Copy, from the material below, every line in which the word "Studia" can be found.

EXERCISE INPUTS Start Marker

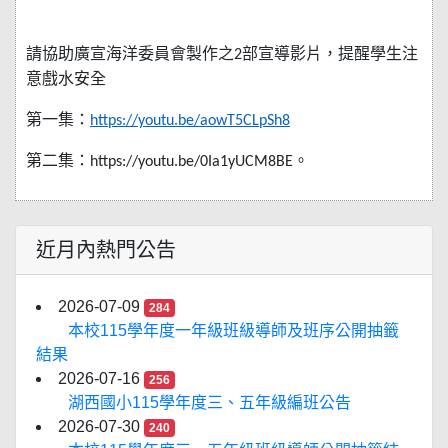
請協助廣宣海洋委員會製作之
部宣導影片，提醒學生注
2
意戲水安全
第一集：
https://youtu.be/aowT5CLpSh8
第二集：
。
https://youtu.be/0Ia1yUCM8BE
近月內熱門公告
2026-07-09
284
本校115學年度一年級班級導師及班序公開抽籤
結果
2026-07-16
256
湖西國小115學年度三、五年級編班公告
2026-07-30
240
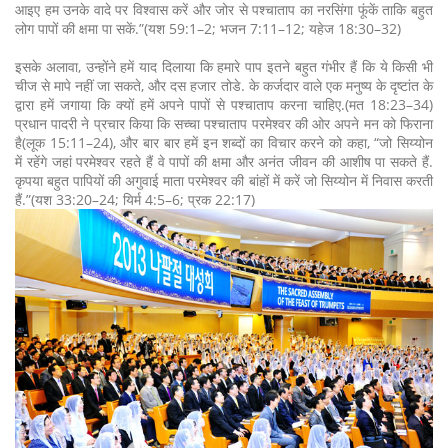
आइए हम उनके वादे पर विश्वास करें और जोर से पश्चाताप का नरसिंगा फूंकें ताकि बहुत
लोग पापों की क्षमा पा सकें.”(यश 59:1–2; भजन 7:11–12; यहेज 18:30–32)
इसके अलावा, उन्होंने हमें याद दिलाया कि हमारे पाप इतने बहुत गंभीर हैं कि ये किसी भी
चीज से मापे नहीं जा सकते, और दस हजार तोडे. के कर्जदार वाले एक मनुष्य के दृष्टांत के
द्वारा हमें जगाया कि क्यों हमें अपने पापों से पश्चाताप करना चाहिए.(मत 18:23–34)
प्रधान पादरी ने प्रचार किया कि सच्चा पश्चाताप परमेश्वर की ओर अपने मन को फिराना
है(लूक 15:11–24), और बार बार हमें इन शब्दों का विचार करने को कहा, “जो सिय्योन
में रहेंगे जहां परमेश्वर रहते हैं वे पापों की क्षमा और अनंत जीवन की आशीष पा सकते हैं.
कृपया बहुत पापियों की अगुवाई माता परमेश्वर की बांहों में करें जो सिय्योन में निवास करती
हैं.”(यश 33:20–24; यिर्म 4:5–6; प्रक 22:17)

EXERCISE INPUTS End Marker
EXERCISE INPUTS Start Marker

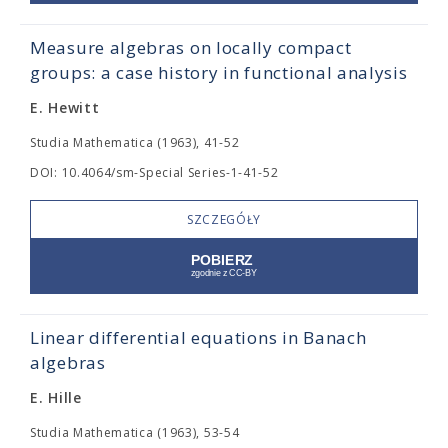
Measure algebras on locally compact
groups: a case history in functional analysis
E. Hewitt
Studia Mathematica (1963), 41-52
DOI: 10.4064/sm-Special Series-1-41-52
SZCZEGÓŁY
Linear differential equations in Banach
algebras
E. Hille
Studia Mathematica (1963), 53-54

EXERCISE INPUTS End Marker
EXERCISE INPUTS Start Marker

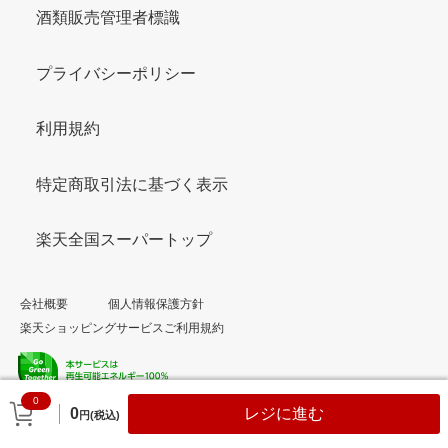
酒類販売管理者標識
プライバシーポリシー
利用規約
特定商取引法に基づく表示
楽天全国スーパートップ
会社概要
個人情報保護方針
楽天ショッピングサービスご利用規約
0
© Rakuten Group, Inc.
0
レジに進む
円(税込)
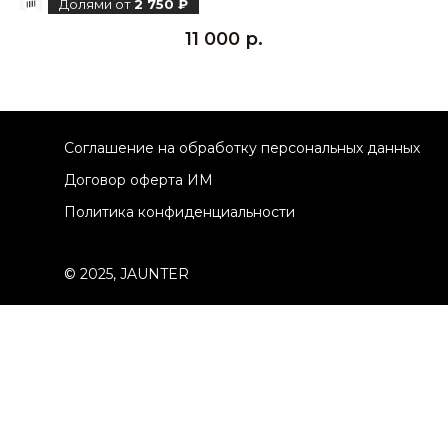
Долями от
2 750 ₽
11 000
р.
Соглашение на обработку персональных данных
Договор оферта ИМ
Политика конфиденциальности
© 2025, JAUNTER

EXERCISE INPUTS End Marker

[RESPONSE BOX]
Studia Mathematica (1963), 41-52
Studia Mathematica (1963), 53-54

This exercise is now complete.